A ver, que uno se despierta en una pradera junto al río Lot y lo mínimo es tomárselo con filosofía. Abrí un ojo, olí el aire fresco, escuché los pajaritos y pensé: “Si papi tarda un poco en arrancar, no seré yo quien proteste.” El sol empezó a calentar y nos quedamos un buen rato vagueando fuera, como lagartijas con pelo.
Pero al final llegó la hora de mover ruedas. Salimos al mediodía rumbo a Conques, que estaba a cinco minutos, aunque mi olfato perruno ya sospechaba que cinco minutos humanos siempre acaban en media excursión. Llegamos, y sorpresa: ni una plaza gratis salvo que quisiéramos subir al pueblo a pata desde Mordor. Así que coche al aparcamiento de pago: seis euros. Yo pensé que por ese precio igual venía con cuenco de snacks, pero nada.
Conques es uno de esos pueblos que parece sacado de un cuento medieval, con casas de piedra, tejaditos grises y cuestas de las que hacen sudar hasta a las pulgas. Las calles huelen a madera vieja, pan recién horneado y turistas en modo contemplación. Y además, está en el Camino de Santiago, lo que explica la cantidad de humanos con mochilas gigantes y cara de “¿pero cuánto falta?”.
La iglesia abacial de Sainte-Foy domina el centro del pueblo con pinta de “llevo aquí mil años y pienso seguir otros mil”. Papi quería entrar sí o sí. Me dejó en la puerta, sentado como un santo de mármol, y yo puse cara de perro responsable para que todos pensaran: “Mira qué educado”. Por dentro, seguro que olía a incienso, piedra fría y siglos de secretos, pero yo me quedé fuera oliendo culos de peregrinos y observando si alguien soltaba migas.
Como había pagado los seis eurazos del aparcamiento, papi decidió que íbamos a sacarle rendimiento hasta el último céntimo. Así que recorrimos cada callejón, cada rincón, cada balcón con flores y cada gato que se hacía el misterioso. Hizo fotos, vídeos, panorámicas, selfies, retratos de chimeneas y hasta de una piedra que parecía un pan. Casi dos horas nos tiramos, ¡en un pueblo del tamaño de mi pista de correr imaginaria!
Volvimos al coche y pusimos rumbo a Entraygues-sur-Truyère. Aparcamos al lado del río, comimos en la camper (yo supervisando, por si caía algo) y luego dimos una vuelta por el pueblo. No está mal, pero después de Conques cualquier otro sitio parece una fotocopia. Eso sí, la confluencia de los ríos Lot y Truyère tiene su encanto, y el puente medieval, ahora solo para peatones, tiene un aire de caballeros y dragones jubilados.
Después tocaba encontrar cama para las ruedas.
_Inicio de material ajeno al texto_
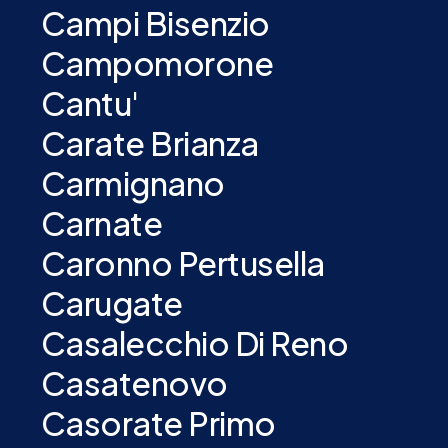
Campi Bisenzio
Campomorone
Cantu'
Carate Brianza
Carmignano
Carnate
Caronno Pertusella
Carugate
Casalecchio Di Reno
Casatenovo
Casorate Primo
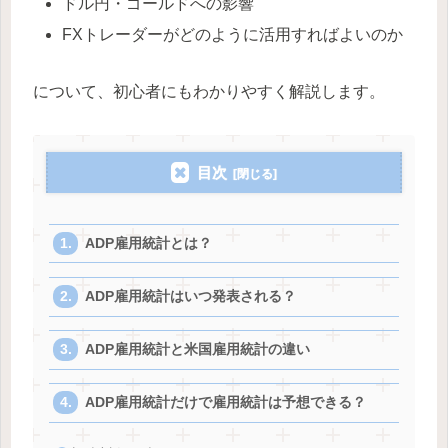
ドル円・ゴールドへの影響
FXトレーダーがどのように活用すればよいのか
について、初心者にもわかりやすく解説します。
目次
ADP雇用統計とは？
ADP雇用統計はいつ発表される？
ADP雇用統計と米国雇用統計の違い
ADP雇用統計だけで雇用統計は予想できる？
Podríamos habernos quedado allí mismo, pero estaba demasiado dentro del pueblo. Y papi dijo: “Seguro que hay algo mejor”. Y claro… comenzó la gymkana.
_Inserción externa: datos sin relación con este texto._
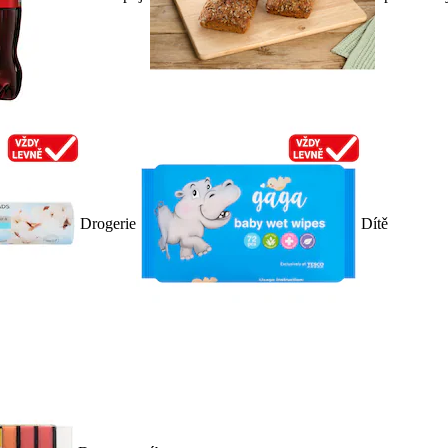
Drogerie
Dítě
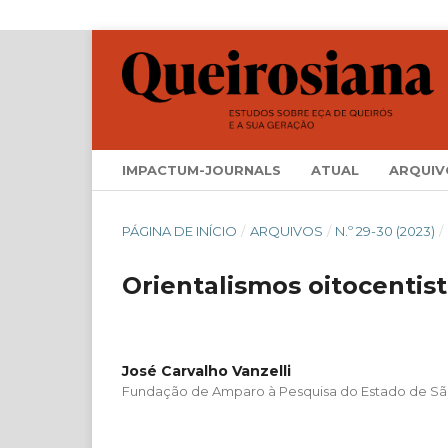
IMPACTUM-JOURNALS
ATUAL
ARQUIV
PÁGINA DE INÍCIO
/
ARQUIVOS
/
N.º 29-30 (2023)
/
Orientalismos oitocentis
José Carvalho Vanzelli
Fundação de Amparo à Pesquisa do Estado de Sã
Fuimos siguiendo el río, viendo un montón de sitios que parecían prometedores pero cada uno tenía su pega: demasiado frío, demasiada humedad, demasiado pescador, demasiado cerca del agua, demasiado poca cobertura… Vamos, que si yo exigiera tanto para elegir dónde echar una siesta, dormiría de pie en el pasillo de casa.
Pasamos por Estaing, que dicen que es precioso, pero papi dijo que hoy ya habíamos tenido suficiente dosis de pueblo bonito. Así que seguimos y salimos del valle del Lot, subiendo curvas hasta que casi se me taponan las orejas.
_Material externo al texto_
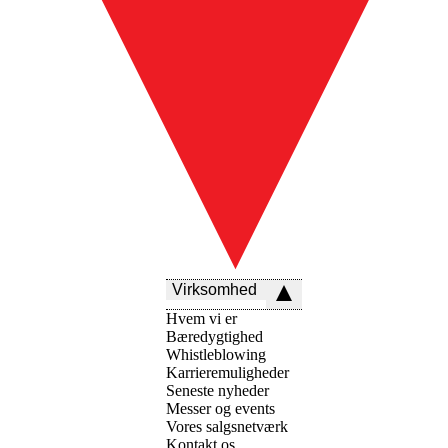
Virksomhed
Hvem vi er
Bæredygtighed
Whistleblowing
Karrieremuligheder
Seneste nyheder
Messer og events
Vores salgsnetværk
Kontakt os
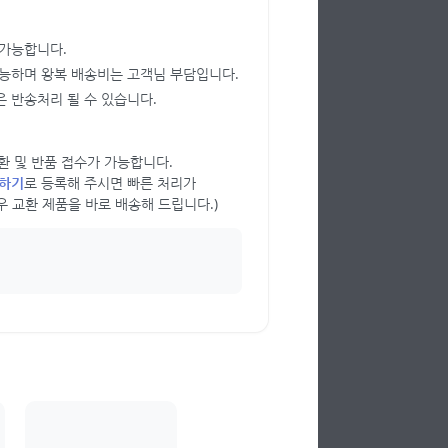
 가능합니다.
가능하며 왕복 배송비는 고객님 부담입니다.
 반송처리 될 수 있습니다.
 교환 및 반품 접수가 가능합니다.
의하기
로 등록해 주시면 빠른 처리가
우 교환 제품을 바로 배송해 드립니다.)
Y ya casi de noche, zas: un área de picnic al lado de la carretera. “Sitio aceptable”, dijo papi, que es la versión humana de “bueno, vale”. Aparcamos, montamos base y cuando entramos en la camper resultó que el tráfico ya había muerto casi del todo, y el sitio no es tan feo como parecía desde lejos. Al final, silencio, algo de luna y olor a hierba fría. Final feliz, cama mullida y ronquidos sincronizados.
Y yo pensando: mañana seguro que otra aventura… o al menos otro aparcamiento con historia.